There was a very good interview on BBC Radio Manchester this morning with one of the two kids from Macclesfield jailed for vandalising trains with their graffiti. I've followed this with some interest. I have no doubt that our five boys will at some point get up to no good. I did. Whether it gets too serious will be a challenge for us as parents.
I think, on balance, two years in jail was an inappropriate sentence for them. But they should be made to suffer for the damage they did and hopefully the publicity serves to show that this is a crime that could lead to a custodial sentence. Teaching kids in the hood not to do it - which they are going to do - is just the start. Cleaning stations and trains for six months while wearing overalls saying - criminal - would do the job.
Eamon O'Neal, the interviewer, who I like, says the lad was genuinely contrite. The balance to strike in the administration of justice is a) fear of the consequences and b) shame.
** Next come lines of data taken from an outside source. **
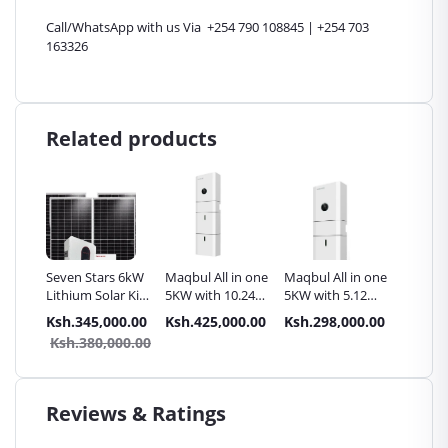
Call/WhatsApp with us Via +254 790 108845 | +254 703
163326
Related products
Seven Stars 6kW
Maqbul All in one
Maqbul All in one
Maqbul
Lithium Solar Kit
5KW with 10.24
5KW with 5.12
4KWH L
- 6000W 48V
KWh Lithium
KWh Lithium
lithium
.00
Ksh.345,000.00
Ksh.425,000.00
Ksh.298,000.00
Ksh.14
Long-Life Battery
storage battery
storage Battery
Accesso
9.00
Ksh.380,000.00
for Off-Grid
Homes Kenya
Reviews & Ratings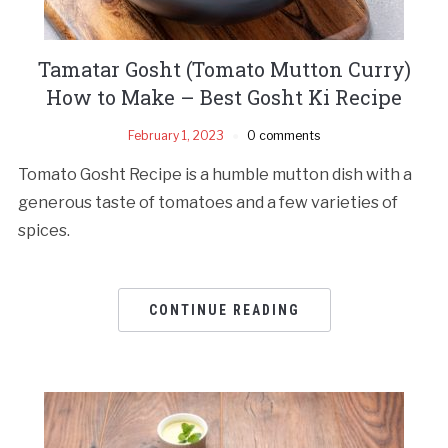
Tamatar Gosht (Tomato Mutton Curry)
How to Make – Best Gosht Ki Recipe
February 1, 2023
0 comments
Tomato Gosht Recipe is a humble mutton dish with a
generous taste of tomatoes and a few varieties of
spices.
CONTINUE READING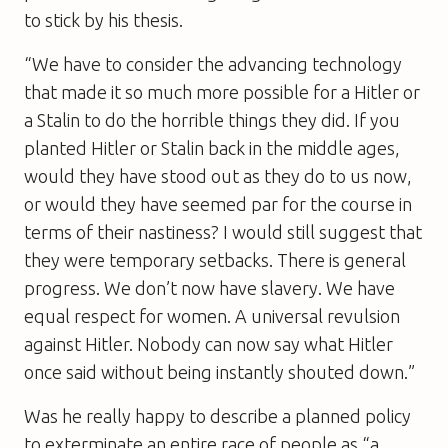
to stick by his thesis.
“We have to consider the advancing technology
that made it so much more possible for a Hitler or
a Stalin to do the horrible things they did. If you
planted Hitler or Stalin back in the middle ages,
would they have stood out as they do to us now,
or would they have seemed par for the course in
terms of their nastiness? I would still suggest that
they were temporary setbacks. There is general
progress. We don’t now have slavery. We have
equal respect for women. A universal revulsion
against Hitler. Nobody can now say what Hitler
once said without being instantly shouted down.”
Was he really happy to describe a planned policy
to exterminate an entire race of people as “a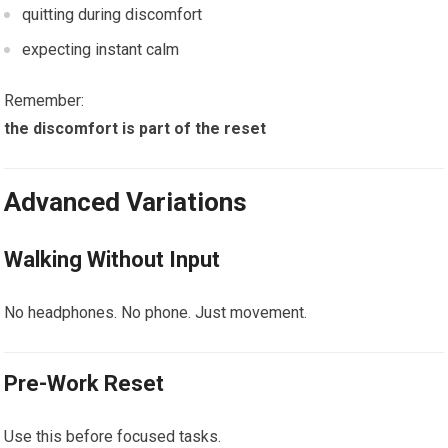
quitting during discomfort
expecting instant calm
Remember:
the discomfort is part of the reset
Advanced Variations
Walking Without Input
No headphones. No phone. Just movement.
Pre-Work Reset
Use this before focused tasks.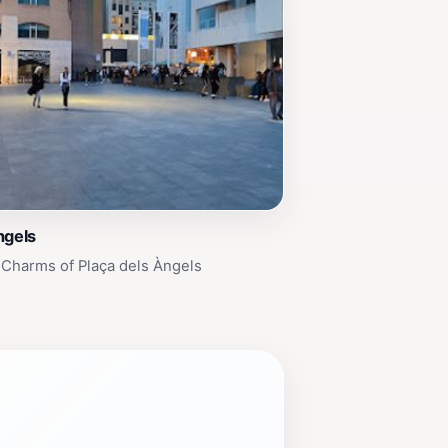
ngels
 Charms of Plaça dels Àngels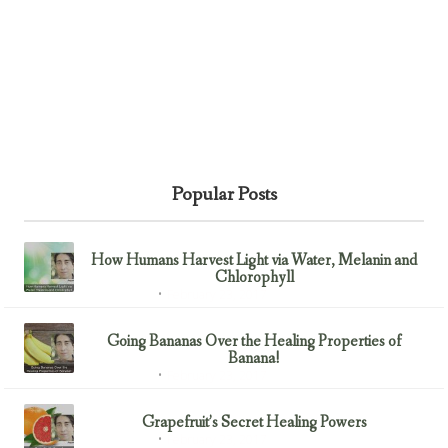
Popular Posts
How Humans Harvest Light via Water, Melanin and
Chlorophyll
February 23, 2017
Uncategorized
Going Bananas Over the Healing Properties of
Banana!
February 23, 2017
Uncategorized
Grapefruit’s Secret Healing Powers
February 23, 2017
Uncategorized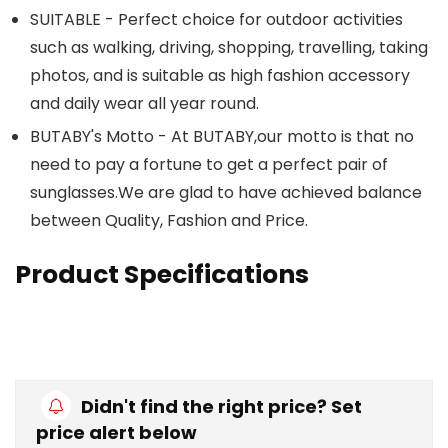
SUITABLE - Perfect choice for outdoor activities
such as walking, driving, shopping, travelling, taking
photos, and is suitable as high fashion accessory
and daily wear all year round.
BUTABY's Motto - At BUTABY,our motto is that no
need to pay a fortune to get a perfect pair of
sunglasses.We
are glad to have achieved balance
between Quality, Fashion and Price.
Product Specifications
Didn't find the right price? Set
price alert below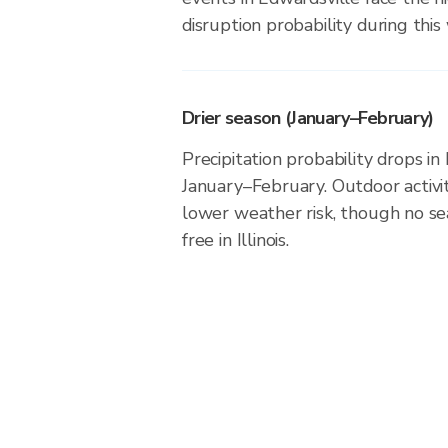
disruption probability during this
Drier season (January–February)
Precipitation probability drops in
January–February. Outdoor activi
lower weather risk, though no seas
free in Illinois.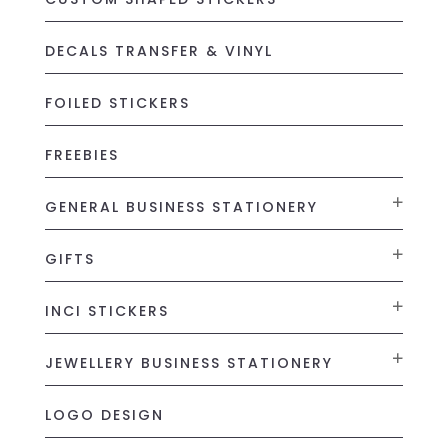
DECALS TRANSFER & VINYL
FOILED STICKERS
FREEBIES
GENERAL BUSINESS STATIONERY
GIFTS
INCI STICKERS
JEWELLERY BUSINESS STATIONERY
LOGO DESIGN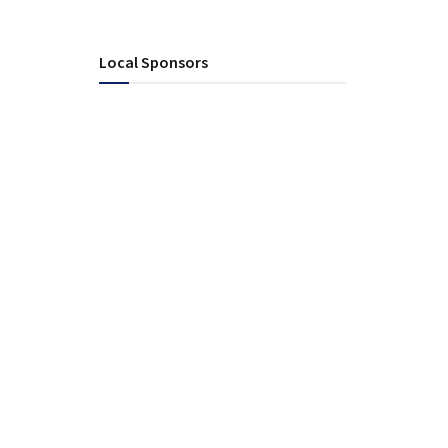
Local Sponsors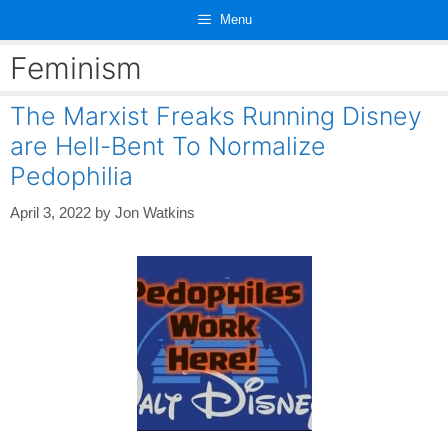
Skip
Menu
to
content
Feminism
The Marxist Freaks Running Disney
are Hell-Bent To Normalize
Pedophilia
April 3, 2022
by
Jon Watkins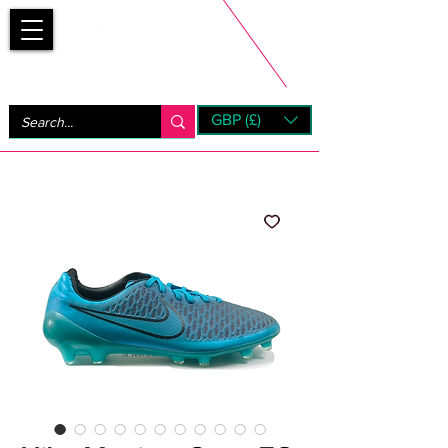
Bootsfinder
GBP (£)
Next Day UK Shipping (order before 1pm not on w/e)
+ 14 Days UK Returns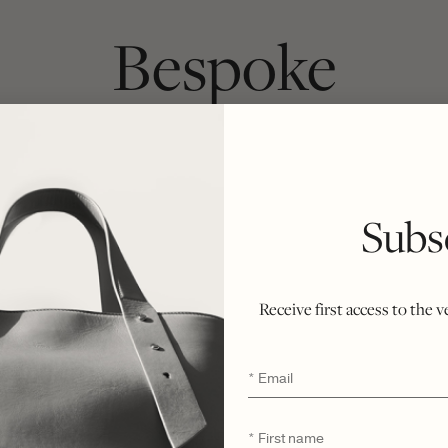
Bespoke
ach bag begins as a chosen silhouette and 
inside. Crafted from first cut to final stitc
Subs
ately six weeks, honoring the integrity of t
r ethical philosophy of minimal waste and n
ent of rarity, refinement, and enduring exclu
Receive first access to the 
Email
*
First
*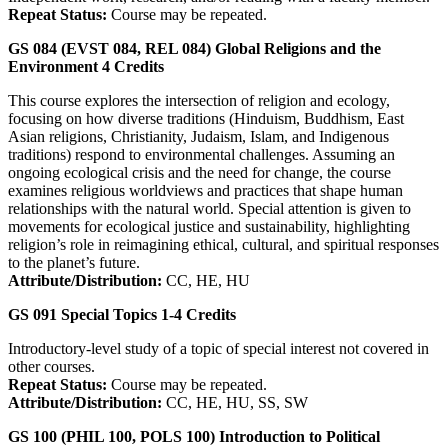
Repeat Status:
Course may be repeated.
GS 084 (EVST 084, REL 084)
Global Religions and the
Environment
4
Credits
This course explores the intersection of religion and ecology,
focusing on how diverse traditions (Hinduism, Buddhism, East
Asian religions, Christianity, Judaism, Islam, and Indigenous
traditions) respond to environmental challenges. Assuming an
ongoing ecological crisis and the need for change, the course
examines religious worldviews and practices that shape human
relationships with the natural world. Special attention is given to
movements for ecological justice and sustainability, highlighting
religion’s role in reimagining ethical, cultural, and spiritual responses
to the planet’s future.
Attribute/Distribution:
CC, HE, HU
GS 091
Special Topics
1-4
Credits
Introductory-level study of a topic of special interest not covered in
other courses.
Repeat Status:
Course may be repeated.
Attribute/Distribution:
CC, HE, HU, SS, SW
GS 100 (PHIL 100, POLS 100)
Introduction to Political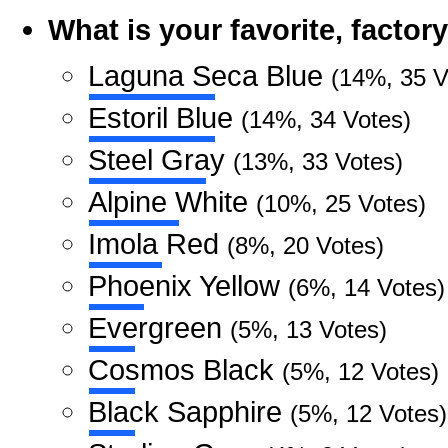
What is your favorite, facto
Laguna Seca Blue
(14%, 35 V
Estoril Blue
(14%, 34 Votes)
Steel Gray
(13%, 33 Votes)
Alpine White
(10%, 25 Votes)
Imola Red
(8%, 20 Votes)
Phoenix Yellow
(6%, 14 Votes)
Evergreen
(5%, 13 Votes)
Cosmos Black
(5%, 12 Votes)
Black Sapphire
(5%, 12 Votes)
If the latter is genuine, then a much more appropriate sentence would be a very public community service. If there is no shame, if it is two fingers to society, then there is no alternative but to jail them. That jails are universities of crime is one of the biggest problem this society faces.
The messageboards at the Macclesfield Express (here) reflect the view that they are - to quote one - "spoilt mummies boys".
A messageboard at the BBC, here, on whether they are "artists" has just got silly. They're still criminals. The issue is over how you prosecute justice effectively.